*** INPUT DATA ***

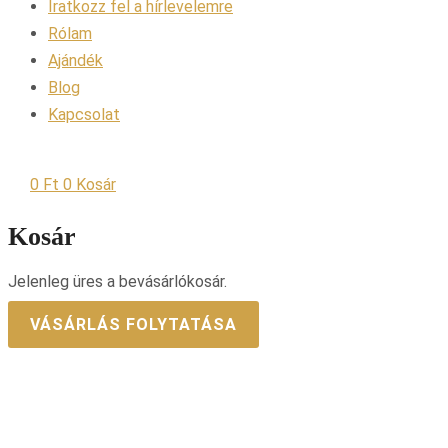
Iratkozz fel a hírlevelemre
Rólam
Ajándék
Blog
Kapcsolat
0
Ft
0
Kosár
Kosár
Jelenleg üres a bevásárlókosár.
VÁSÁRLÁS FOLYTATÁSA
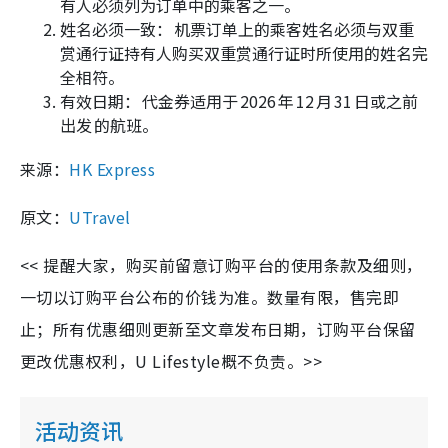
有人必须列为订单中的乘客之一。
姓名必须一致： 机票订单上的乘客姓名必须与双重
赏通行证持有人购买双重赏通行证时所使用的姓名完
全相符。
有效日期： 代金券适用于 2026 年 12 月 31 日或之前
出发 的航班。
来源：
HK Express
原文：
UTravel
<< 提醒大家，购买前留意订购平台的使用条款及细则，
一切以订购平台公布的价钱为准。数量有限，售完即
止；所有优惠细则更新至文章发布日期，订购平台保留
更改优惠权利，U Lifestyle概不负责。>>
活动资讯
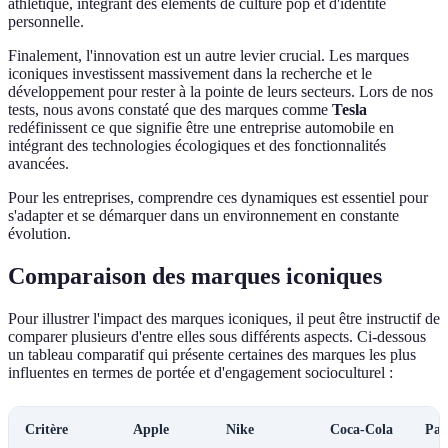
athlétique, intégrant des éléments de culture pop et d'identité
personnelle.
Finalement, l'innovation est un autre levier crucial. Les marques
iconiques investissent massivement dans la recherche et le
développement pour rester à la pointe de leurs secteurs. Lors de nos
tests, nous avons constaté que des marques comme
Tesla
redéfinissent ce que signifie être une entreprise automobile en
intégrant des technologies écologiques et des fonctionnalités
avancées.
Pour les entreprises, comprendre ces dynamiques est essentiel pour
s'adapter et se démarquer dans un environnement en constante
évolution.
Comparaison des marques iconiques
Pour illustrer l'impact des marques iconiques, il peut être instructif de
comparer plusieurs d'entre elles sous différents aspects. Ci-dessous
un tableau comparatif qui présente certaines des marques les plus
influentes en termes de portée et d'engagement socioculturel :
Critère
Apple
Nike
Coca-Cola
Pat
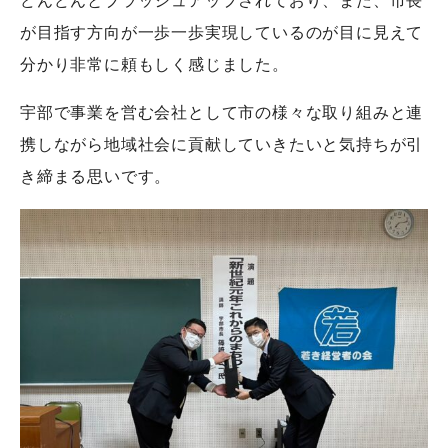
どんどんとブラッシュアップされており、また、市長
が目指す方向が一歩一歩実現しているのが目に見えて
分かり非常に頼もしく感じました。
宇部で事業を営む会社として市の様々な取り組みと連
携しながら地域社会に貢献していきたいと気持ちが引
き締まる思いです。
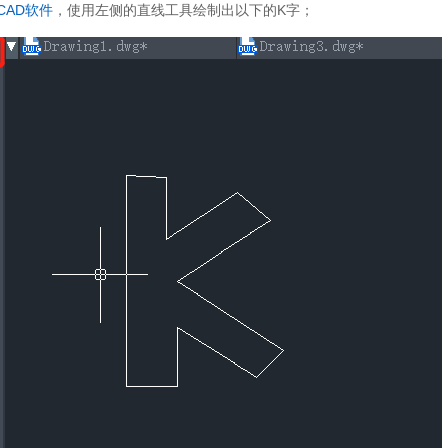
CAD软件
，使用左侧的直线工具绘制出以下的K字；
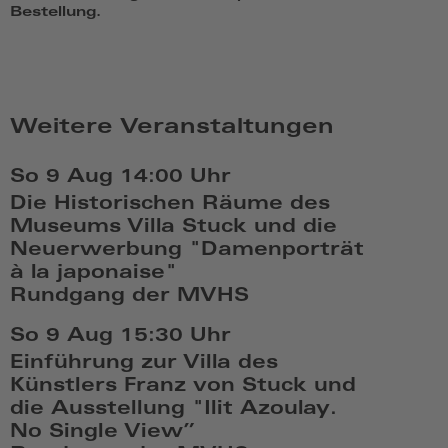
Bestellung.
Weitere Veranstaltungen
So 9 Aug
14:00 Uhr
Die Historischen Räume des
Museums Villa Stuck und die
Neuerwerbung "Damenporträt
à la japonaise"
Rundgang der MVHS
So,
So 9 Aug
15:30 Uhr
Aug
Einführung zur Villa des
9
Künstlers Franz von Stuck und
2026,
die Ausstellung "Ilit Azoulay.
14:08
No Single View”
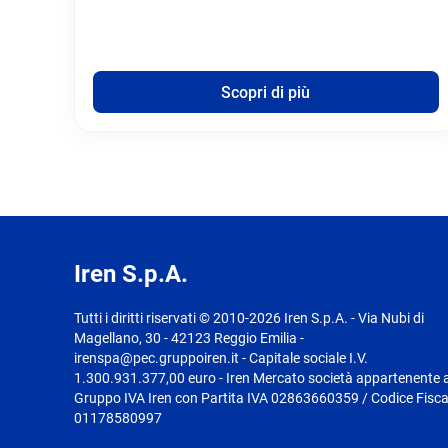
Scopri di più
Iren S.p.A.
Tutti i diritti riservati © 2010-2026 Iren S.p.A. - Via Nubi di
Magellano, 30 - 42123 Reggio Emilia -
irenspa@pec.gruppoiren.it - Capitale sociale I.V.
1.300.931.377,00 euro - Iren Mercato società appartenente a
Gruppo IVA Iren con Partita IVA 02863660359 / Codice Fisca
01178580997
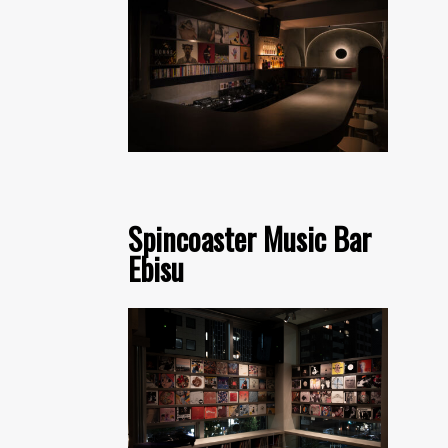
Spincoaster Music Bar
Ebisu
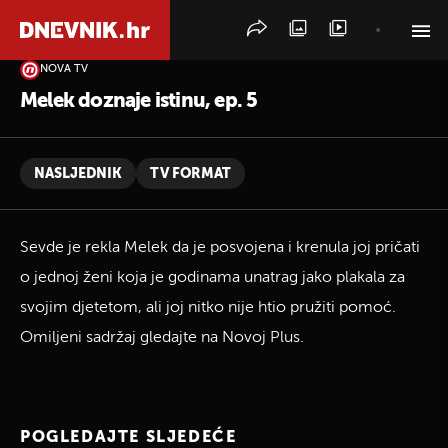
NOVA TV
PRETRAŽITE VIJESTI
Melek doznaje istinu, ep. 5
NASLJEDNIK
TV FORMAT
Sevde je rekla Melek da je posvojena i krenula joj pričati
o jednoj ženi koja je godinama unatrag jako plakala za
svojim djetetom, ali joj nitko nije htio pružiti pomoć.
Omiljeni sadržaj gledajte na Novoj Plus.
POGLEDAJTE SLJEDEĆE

*** End of INPUT DATA ***

§ **BRIEF**: Leaving out any pictures, write the records above out exactly as they are.

§ **TASK ANSWER**:
Iratkozz fel a hírlevelemre
Rólam
Ajándék
Blog
Kapcsolat
0
Ft
0
Kosár
Kosár
Jelenleg üres a bevásárlókosár.
VÁSÁRLÁS FOLYTATÁSA
有人必须列为订单中的乘客之一。
姓名必须一致： 机票订单上的乘客姓名必须与双重
赏通行证持有人购买双重赏通行证时所使用的姓名完
全相符。
有效日期： 代金券适用于 2026 年 12 月 31 日或之前
出发 的航班。
来源：
HK Express
原文：
UTravel
<< 提醒大家，购买前留意订购平台的使用条款及细则，
一切以订购平台公布的价钱为准。数量有限，售完即
止；所有优惠细则更新至文章发布日期，订购平台保留
更改优惠权利，U Lifestyle概不负责。>>
活动资讯
athlétique, intégrant des éléments de culture pop et d'identité
personnelle.
Finalement, l'innovation est un autre levier crucial. Les marques
iconiques investissent massivement dans la recherche et le
développement pour rester à la pointe de leurs secteurs. Lors de nos
tests, nous avons constaté que des marques comme
Tesla
redéfinissent ce que signifie être une entreprise automobile en
intégrant des technologies écologiques et des fonctionnalités
avancées.
Pour les entreprises, comprendre ces dynamiques est essentiel pour
s'adapter et se démarquer dans un environnement en constante
évolution.
Comparaison des marques iconiques
Pour illustrer l'impact des marques iconiques, il peut être instructif de
comparer plusieurs d'entre elles sous différents aspects. Ci-dessous
un tableau comparatif qui présente certaines des marques les plus
influentes en termes de portée et d'engagement socioculturel :
Critère
Apple
Nike
Coca-Cola
Pat
どんどんとブラッシュアップされており、また、市長
が目指す方向が一歩一歩実現しているのが目に見えて
分かり非常に頼もしく感じました。
宇部で事業を営む会社として市の様々な取り組みと連
携しながら地域社会に貢献していきたいと気持ちが引
き締まる思いです。
CAD软件
，使用左侧的直线工具绘制出以下的K字；
Bestellung.
Weitere Veranstaltungen
So 9 Aug
14:00 Uhr
Die Historischen Räume des
Museums Villa Stuck und die
Neuerwerbung "Damenporträt
à la japonaise"
Rundgang der MVHS
So,
So 9 Aug
15:30 Uhr
Aug
Einführung zur Villa des
9
Künstlers Franz von Stuck und
2026,
die Ausstellung "Ilit Azoulay.
14:08
No Single View”
Scopri di più
Iren S.p.A.
Tutti i diritti riservati © 2010-2026 Iren S.p.A. - Via Nubi di
Magellano, 30 - 42123 Reggio Emilia -
irenspa@pec.gruppoiren.it - Capitale sociale I.V.
1.300.931.377,00 euro - Iren Mercato società appartenente a
Gruppo IVA Iren con Partita IVA 02863660359 / Codice Fisca
01178580997
Spincoaster Music Bar
Ebisu
NOVA TV
PRETRAŽITE VIJESTI
Melek doznaje istinu, ep. 5
NASLJEDNIK
TV FORMAT
Sevde je rekla Melek da je posvojena i krenula joj pričati
o jednoj ženi koja je godinama unatrag jako plakala za
svojim djetetom, ali joj nitko nije htio pružiti pomoć.
Omiljeni sadržaj gledajte na Novoj Plus.
POGLEDAJTE SLJEDEĆE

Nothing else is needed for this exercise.